本屋に行って、ぶらぶらと棚を見る。あぁ、こんな本があるのか、あの本が文庫になったのか、と発見する楽しみがある。今日はそれでえらく懐かしい本と再会した。
この表紙の絵。40年前、この絵に惹かれた。この絵を見て、この本を買い、鉄道旅にあこがれた。
そもそも、学生時代は時間はあってもお金がないので、旅に出るといえば、鉄道、それも鈍行しかなかったのだ。それに当時は周遊券というものがあって、エリア内なら普通列車が乗り放題だった。
今は「青春18きっぷ」が普通列車乗り放題として販売されているが、当時のたとえば北海道ワイド周遊券は使い勝手が大きかった。特に冬場は特急や急行でも自由席なら乗り放題になり、広大な北海道を鉄道を使って縦横に走り回れた。
この時代は、国鉄が「いい旅チャレンジ20000キロ」というキャンペーンをはっていて、国鉄全線乗りつぶしにチャレンジする若者が多くいた。「時刻表2万キロ」はそういう人たちのバイブルみたいな本だった。
で、その当時、この企画に沿ったテレビ番組もあり、そのエンディングテーマが耳に残っている。いまネットで検索したら、その詳細がわかる。日曜の10:30から放送されていたらしい。下宿で目覚めて、ベッドの上でボーっとしながら、あるいは朝食ともいえないスナック菓子を牛乳で流し込みながら見ていた記憶があったが、日曜の10:30というならそんな感じだろう。耳に残っていたエンディングのテーマ曲もyoutubeで聞くことができた。
しかしネットはすごい。こんな40年前のかすかな記憶も、正確なデータとして提示してくれる。逆にいえば、うろ覚えのまま思い出話など書いてしまうと、簡単に誤りが指摘されてしまう怖さもあるのだが。
そんな40年も前の文庫本が、重版されてピカピカの状態で書店の店頭でキャンペーンされていた。何があったんだろう。今でも商売になるくらい売れると出版社が判断したということだろうが、鉄道旅が流行るような動向があるのだろうか。
思わず手にしてしげしげと眺める。当時と全く同じイラストだ。
私自身は、時刻表を「読む」趣味には至らず、路線や特急の名前、電車の型番とか、マニアックなところにはまったくはまらず、ただひたすら、電車に乗って、ボーっと車窓を眺め、文庫のミステリーなどを読むだけのソフトな乗り鉄だった。
そうなのだ。鉄道が好き、というより、貧乏学生の分際で遠くへの長旅を楽しもうとすれば、鈍行列車の旅しか選択肢がなかったのである。
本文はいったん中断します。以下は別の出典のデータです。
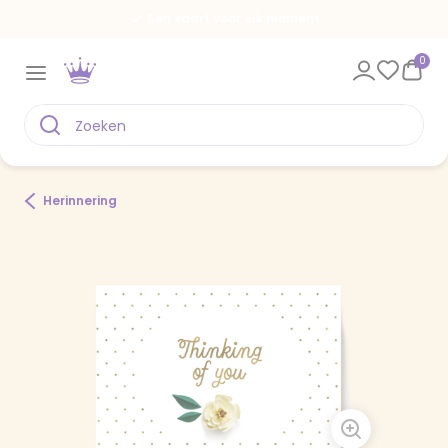
Een kaart voor elk moment
0
Herinnering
書店から帰ってきて、家の書棚を探してみたら、40年前に買った「時刻表2万キロ」があった。表紙の色はまだ褪せてなく、そのイラストを見た瞬間、そこはかとない旅情が沸き立ってくる。遠くへ行きたい、という衝動が生まれる。
コロナで毎年夏の18きっぷ旅も今年は自粛した。春休みの時期にはいけるだろうか。